Nine mL of blood is drawn in heparin tubes from five healthy volunteers under informed consent and 14 COVID-19 patients admitted at the Intensive Care Unit (ICU) at the Frankfurt University Hospital, seven of which with supported ventilation and six receiving extracorporeal membrane oxygenation (ECMO) (Online Supplementary Table S1 ). The study is performed according to the Declaration of Helsinki and under the approval of the Fraunhofer Institute for Translational Medicine and Pharmacology ethics committee (reference #20-643, #20-982). Healthy and patient blood tubes are transported at room temperature and processed after 2 hours from blood drawing.
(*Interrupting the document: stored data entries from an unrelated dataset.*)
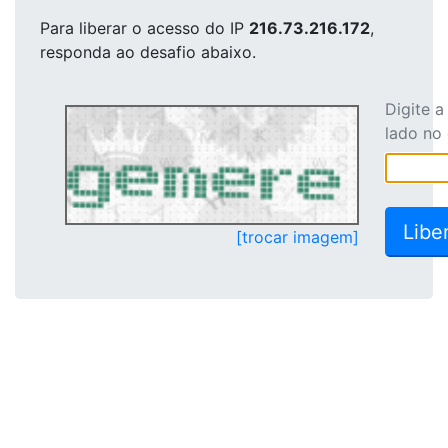
Para liberar o acesso
do IP
216.73.216.172
,
responda ao desafio abaixo.
Digite 
lado no
[trocar imagem]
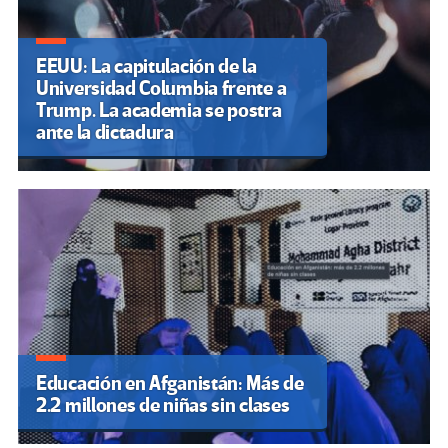
EEUU: La capitulación de la
Universidad Columbia frente a
Trump. La academia se postra
ante la dictadura
Educación en Afganistán: Más de
2.2 millones de niñas sin clases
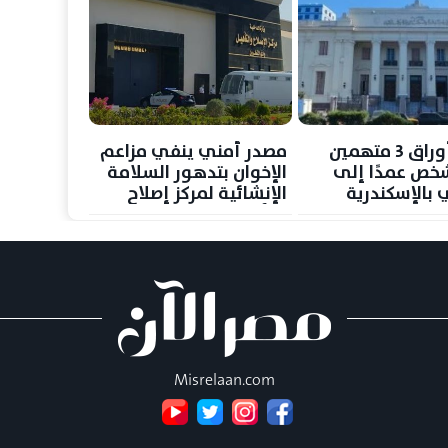
إحالة أوراق 3 متهمين
مصدر أمني ينفي مزاعم
خص عمدًا إلى
الإخوان بتدهور السلامة
 بالإسكندرية
الإنشائية لمركز إصلاح
وتأهيل
Misrelaan.com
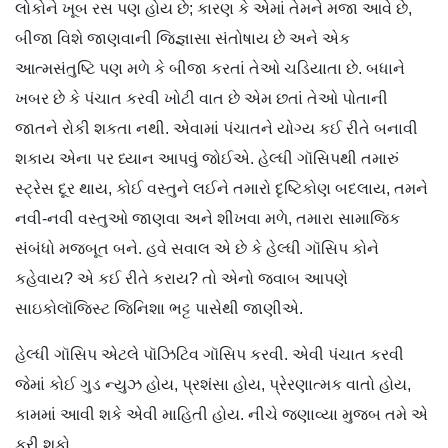
લોકોને ખૂબ રસ પણ હોય છે; કારણ કે એમાં તેમને મજા આવે છે,
બીજા વિશે જાણવાની જિજ્ઞાસા સંતોષાય છે અને એક
આત્મસંતુષ્ટિ પણ મળે કે બીજા કરતાં તેઓ ચડિયાતા છે. બધાને
ખબર છે કે પંચાત કરવી ખોટી વાત છે એમ છતાં તેઓ પોતાની
જાતને રોકી શકતા નથી. એવામાં પંચાતને યોગ્ય કઈ રીતે બનાવી
શકાય એના પર ધ્યાન આપવું જોઈએ. હેલ્ધી ગૉસિપથી તમારું
સ્ટ્રેસ દૂર થાય, કોઈ વસ્તુને લઈને તમારો દૃષ્ટિકોણ બદલાય, તમને
નવી-નવી વસ્તુઓ જાણવા અને શીખવા મળે, તમારા સામાજિક
સંબંધો મજબૂત બને. હવે સવાલ એ છે કે હેલ્ધી ગૉસિપ કોને
કહેવાય? એ કઈ રીતે કરાય? તો એનો જવાબ આપણે
સાઇકોલૉજિસ્ટ જિનિશા ભટ્ટ પાસેથી જાણીએ.
હેલ્ધી ગૉસિપ એટલે પૉઝિટિવ ગૉસિપ કરવી. એવી પંચાત કરવી
જેમાં કોઈ ગુડ ન્યુઝ હોય, પ્રશંસા હોય, પ્રેરણાત્મક વાતો હોય,
કામમાં આવી શકે એવી માહિતી હોય. નીચે જણાવ્યા મુજબ તમે એ
કરી શકો.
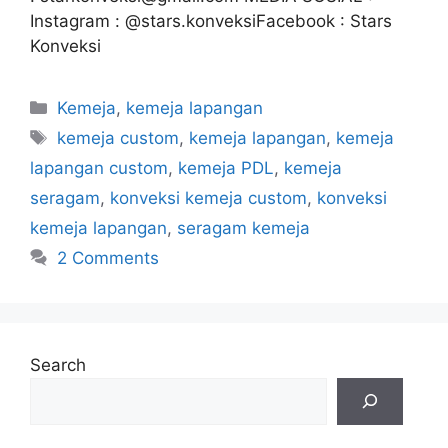
Instagram : @stars.konveksiFacebook : Stars
Konveksi
Kemeja
,
kemeja lapangan
kemeja custom
,
kemeja lapangan
,
kemeja
lapangan custom
,
kemeja PDL
,
kemeja
seragam
,
konveksi kemeja custom
,
konveksi
kemeja lapangan
,
seragam kemeja
2 Comments
Search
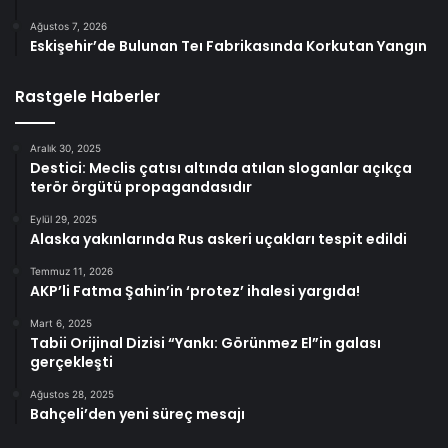
Ağustos 7, 2026
Eskişehir’de Bulunan Teı Fabrikasında Korkutan Yangın
Rastgele Haberler
Aralık 30, 2025
Destici: Meclis çatısı altında atılan sloganlar açıkça
terör örgütü propagandasıdır
Eylül 29, 2025
Alaska yakınlarında Rus askeri uçakları tespit edildi
Temmuz 11, 2026
AKP’li Fatma Şahin’in ‘protez’ ihalesi yargıda!
Mart 6, 2025
Tabii Orijinal Dizisi “Yankı: Görünmez El”in galası
gerçekleşti
Ağustos 28, 2025
Bahçeli’den yeni süreç mesajı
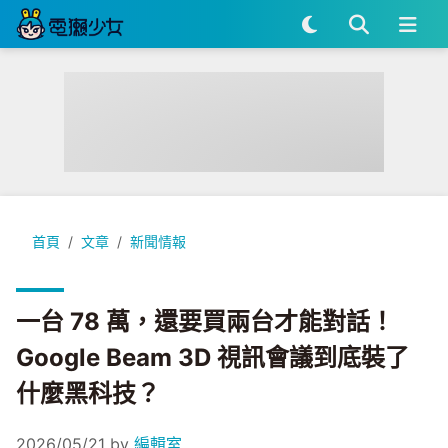
一台 78 萬，還要買兩台才能對話！Google Beam 3D 視訊
首頁
文章
新聞情報
一台 78 萬，還要買兩台才能對話！
Google Beam 3D 視訊會議到底裝了
什麼黑科技？
2026/05/21
by
編輯室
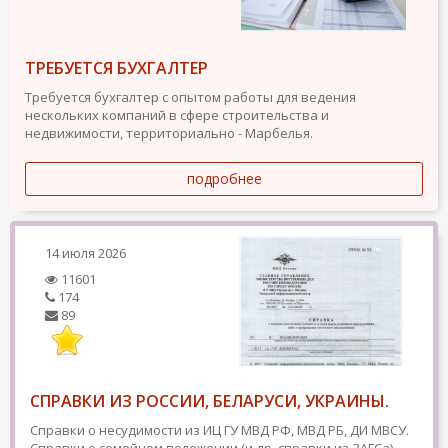
ТРЕБУЕТСЯ БУХГАЛТЕР
Требуется бухгалтер с опытом работы для ведения
нескольких компаний в сфере строительства и
недвижимости, территориально - Марбелья.
подробнее
14 июля 2026
11601
174
89
СПРАВКИ ИЗ РОССИИ, БЕЛАРУСИ, УКРАИНЫ.
Справки о несудимости из ИЦ ГУ МВД РФ, МВД РБ, ДИ МВСУ.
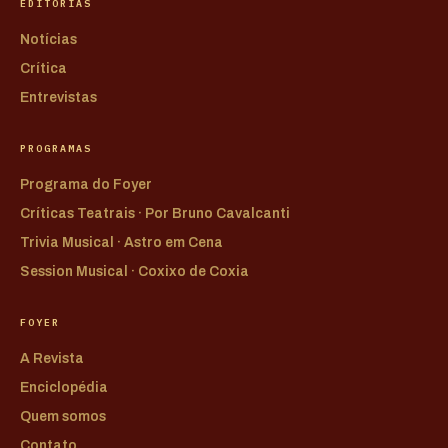
EDITORIAS
Notícias
Crítica
Entrevistas
PROGRAMAS
Programa do Foyer
Críticas Teatrais · Por Bruno Cavalcanti
Trivia Musical · Astro em Cena
Session Musical · Coxixo de Coxia
FOYER
A Revista
Enciclopédia
Quem somos
Contato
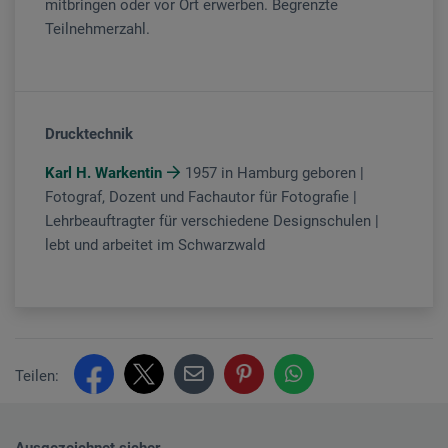
mitbringen oder vor Ort erwerben. Begrenzte
Teilnehmerzahl.
Drucktechnik
Karl H. Warkentin
1957 in Hamburg geboren |
Fotograf, Dozent und Fachautor für Fotografie |
Lehrbeauftragter für verschiedene Designschulen |
lebt und arbeitet im Schwarzwald
Teilen:
Ausgezeichnet sicher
Blood is leukodepleted (Pall's Acrodisc PSF syringe filters, Pall Corporation, New York, NY) and centrifuged at 1500 × for 5 minutes to separate RBCs and plasma. RBCs are then suspended in PBS (Gibco PBS, Thermo Fisher, Bremen, Germany) and the centrifugation and washing steps are repeated three times. Plasma fraction is centrifuged at 5000 × for 5 minutes to assure the removal of platelets, then used to resuspend washed RBCs in autologous plasma at a final hematocrit of 0.5 %. Additionally, patient RBCs are suspended in blood group-matching control plasma and control RBCs in patient plasma. Hence, we obtain four sample groups; (i) control RBCs in control plasma (CinC), (ii) patient RBCs in patient plasma (PinP), (iii) control RBCs in patient plasma (CinP), and (iv) patient RBCs in control plasma (PinC) ( Figure 1A ).

A microfluidic channel with a rectangular cross-section of 8 µm height (H) and 11 µm width (W) ( Figure 1B ) is used to pump RBC suspensions as described (17) . RBC flow x-y-plane is recorded with a frame rate of up to 400 fps using a pressure drop range between 100 mbar and 1000 mbar. The resulting cell velocities are in the range of 0.1 mm s −1 and 7 mm s −1 , similar to the flow in the microvascular network (19, 20) .
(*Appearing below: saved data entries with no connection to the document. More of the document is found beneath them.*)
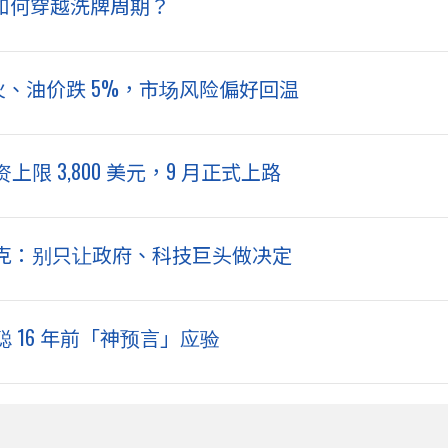
 如何穿越洗牌周期？
天停火、油价跌 5%，市场风险偏好回温
 3,800 美元，9 月正式上路
话马斯克：别只让政府、科技巨头做决定
 16 年前「神预言」应验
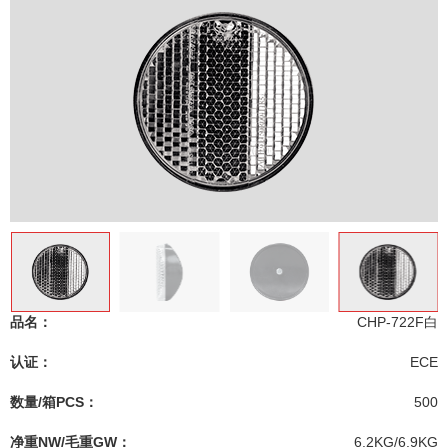
品名：
CHP-722F白
认证：
ECE
数量/箱PCS：
500
净重NW/毛重GW：
6.2KG/6.9KG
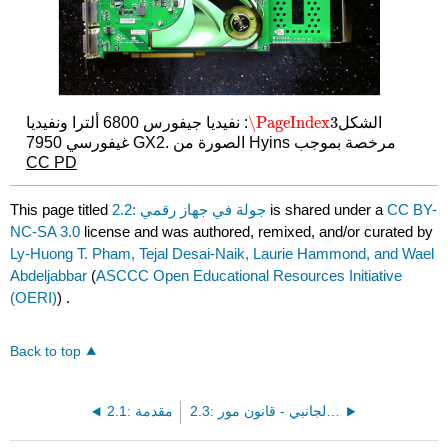
\PageIndex
3
الشكل
: نفيديا جيفورس 6800 ألترا ونفيديا
\PageIndex
3
غيفورسي 7950 GX2. الصورة من Hyins مرخصة بموجب
CC PD
CC BY-
is shared under a
2.2: جولة في جهاز رقمي
This page titled
NC-SA 3.0
license and was authored, remixed, and/or curated by
Ly-Huong T. Pham, Tejal Desai-Naik, Laurie Hammond, and Wael
Abdeljabbar
(
ASCCC Open Educational Resources Initiative
(OERI)
) .
Back to top
2.3: الشريط الجانبي - قانون مور
2.1: مقدمة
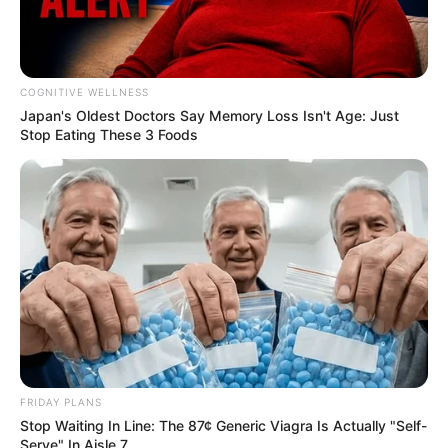
COGNITIVE WELLNESS
Japan's Oldest Doctors Say Me​mory Lo​ss Isn't Age: Just
Stop Eating These 3 Foods
FRIDAY PLANS
Stop Waiting In Line: The 87¢ Generic Viagra Is Actually "Self-
Hier gibt es eine Auswahl der
beliebtesten Museen in
Serve" In Aisle 7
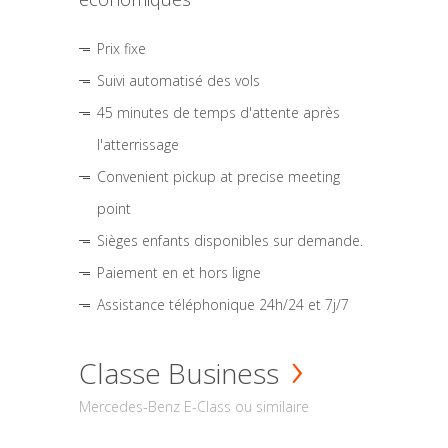
Prix fixe
Suivi automatisé des vols
45 minutes de temps d'attente après
l'atterrissage
Convenient pickup at precise meeting
point
Sièges enfants disponibles sur demande.
Paiement en et hors ligne
Assistance téléphonique 24h/24 et 7j/7
Classe Business
Mercedes-Benz E-Class ou similaire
Velocity, lateral cell position in the y-direction, and projection area of each cell are determined using a customized python script. Based on RBC velocity, the distribution of RBC lateral y-position is used as a characteristic indicator of the single-cell flow in such confined microchannels (16) (17) (18) . The difference between pathological and healthy single-cell flow behavior is quantified by the so-called y-deviation, which relates the y-distribution of a given sample to the average distribution for healthy controls at specific cell velocities (Online Supplementary Figure S1 ). Additionally, we use a convolutional neural network to classify RBC shapes, as previously described (18).

Four hundred µL packed RBCs is suspended in 1 mL autologous or allogeneic compatible plasma for 20 minutes at 4°C. Plasma is collected according to a modified Folch extraction method (21) and the three fractions obtained (lipid, metabolite and protein-enriched) are stored in liquid nitrogen until analysis, as well as packed RBCs after suspension in autologous or allogeneic plasma. Samples are collected from three healthy controls and eight patients, of which four were with supported ventilation and four on ECMO.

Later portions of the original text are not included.